Disorders of biomineralization (FGF23/phosphate axis)

Osteoglophonic dysplasia (OGD) is a skeletal disorder caused by gain-of-function variants in FGFR1 leading to profound short stature, skeletal deformities, craniofacial abnormalities due to premature fusion of the sutures (craniosynostosis), and FGF23 excess. There is no treatment currently available for patients with OGD. We chose to study this condition to further our understanding of FGF23 biology and to assess the effects of modulation of the overactive FGFR1 signaling pathway. The experience gained by studying OGD will provide expertise in bone biology that will prove fruitful in studying novel skeletal dysplasias identified through the group’s natural history study. We established the first mouse model of OGD, which closely recapitulates the human phenotype, and have shown promising results repurposing an FDA-approved drug in treating disease manifestations in this OGD model. The USG will continue to explore new therapies in this and emerging mouse models of OGD.

A second disorder affecting FGF23/phosphate biology is ENPP1 deficiency, characterized by arterial calcification and stenosis often fatal in the first year of life (Generalized Arterial Calcification of Infancy, or GACI).

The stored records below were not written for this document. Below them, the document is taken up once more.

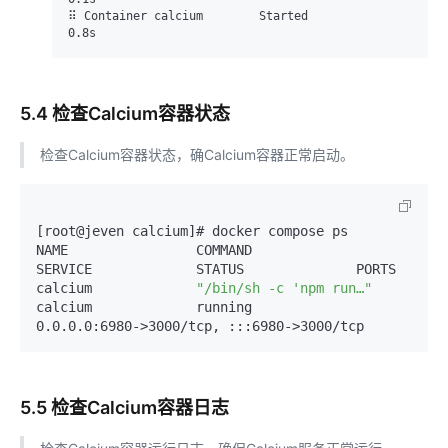
⠿ Container calcium        Started                                                                                                             
5.4 检查Calcium容器状态
检查Calcium容器状态，确Calcium容器正常启动。
[root@jeven calcium]# docker compose ps

NAME                COMMAND                  
SERVICE             STATUS              PORTS

calcium             
"/bin/sh -c 'npm run…"
calcium             running             
5.5 检查Calcium容器日志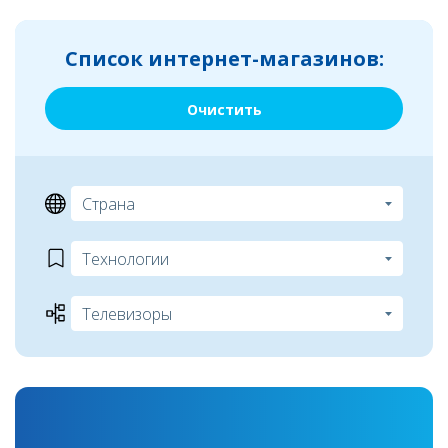
Список интернет-магазинов:
Очистить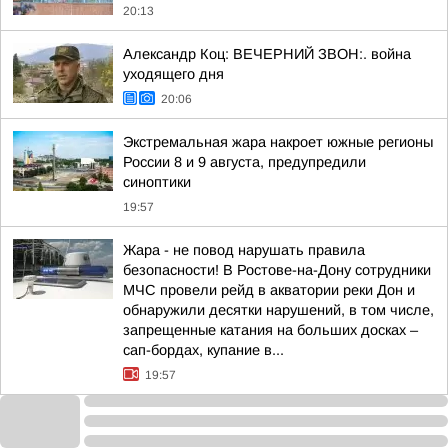
20:13
Александр Коц: ВЕЧЕРНИЙ ЗВОН:. война
уходящего дня
20:06
Экстремальная жара накроет южные регионы
России 8 и 9 августа, предупредили
синоптики
19:57
Жара - не повод нарушать правила
безопасности! В Ростове-на-Дону сотрудники
МЧС провели рейд в акватории реки Дон и
обнаружили десятки нарушений, в том числе,
запрещенные катания на больших досках –
сап-бордах, купание в...
19:57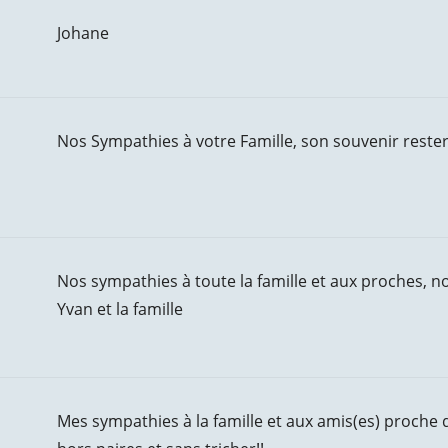
Johane
Nos Sympathies à votre Famille, son souvenir reste
Nos sympathies à toute la famille et aux proches,
Yvan et la famille
Mes sympathies à la famille et aux amis(es) proche d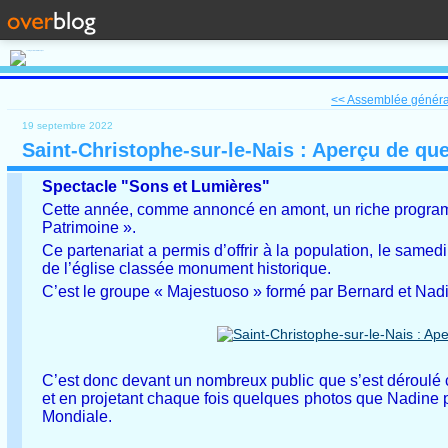
<< Assemblée générale
19 septembre 2022
Saint-Christophe-sur-le-Nais : Aperçu de qu
Spectacle "Sons et Lumières"
Cette année, comme annoncé en amont, un riche programme 
Patrimoine ».
Ce partenariat a permis d’offrir à la population, le same
de l’église classée monument historique.
C’est le groupe « Majestuoso » formé par Bernard et Nadin
C’est donc devant un nombreux public que s’est déroulé ce 
et en projetant chaque fois quelques photos que Nadine 
Mondiale.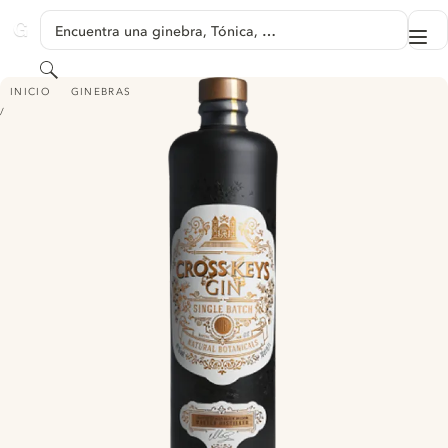
SALTAR A CONTENIDO
Encuentra una ginebra, Tónica, …
Me
GINVENTORY
Buscar
CROSS KEYS GIN
INICIO
GINEBRAS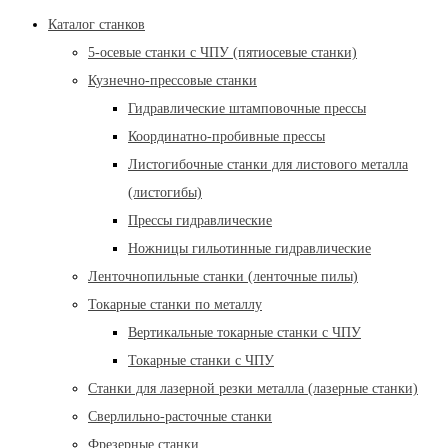
Каталог станков
5-осевые станки с ЧПУ (пятиосевые станки)
Кузнечно-прессовые станки
Гидравлические штамповочные прессы
Координатно-пробивные прессы
Листогибочные станки для листового металла
(листогибы)
Прессы гидравлические
Ножницы гильотинные гидравлические
Ленточнопильные станки (ленточные пилы)
Токарные станки по металлу
Вертикальные токарные станки с ЧПУ
Токарные станки с ЧПУ
Станки для лазерной резки металла (лазерные станки)
Сверлильно-расточные станки
Фрезерные станки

Those who survive the disease (or those with milder forms of ENPP1 deficiency) develop excess FGF23 by a largely unexplained mechanism (Autosomal Recessive Hypophosphatemic Rickets type 2, or ARHR2). The USG is actively working on characterizing the cause of FGF23 excess in ENPP1 deficiency, hoping to gain better understanding of the pathways regulating FGF23 and phosphate physiology. We are also interested in improving therapeutic options available for patients with ENPP1 deficiency.

Skeletal dysplasias of unknown cause

Trevor disease is characterized by tumors composed of bone and cartilage that develop within the epiphyses of long bones, leading to joint enlargement, deformity, decreased mobility, pain, and abnormal ambulation. We performed exome and genome sequencing in samples from patients with Trevor disease, and identified a pathogenic variant in five patients. We established a mouse model of the disease that closely recapitulates the human phenotype, and we’re currently testing therapies that target the disease mechanism.

The USG is also actively involved in investigating the etiology of genochondromatosis, an autosomal dominant disorder of cartilage development characterized by overgrowth of growth plates into the metaphyses of long bones. The overgrown lesions represent chondromas, or tissue composed of cartilage, and lead to bone pain, deformities, and occasionally fractures, significantly affecting the quality of life of patients. Finally, we study prenatal Caffey disease, characterized by massive new bone formation in utero, before 35 weeks of gestation. The identification of the cause of these disorders might uncover novel pathways involved in cartilage and bone formation.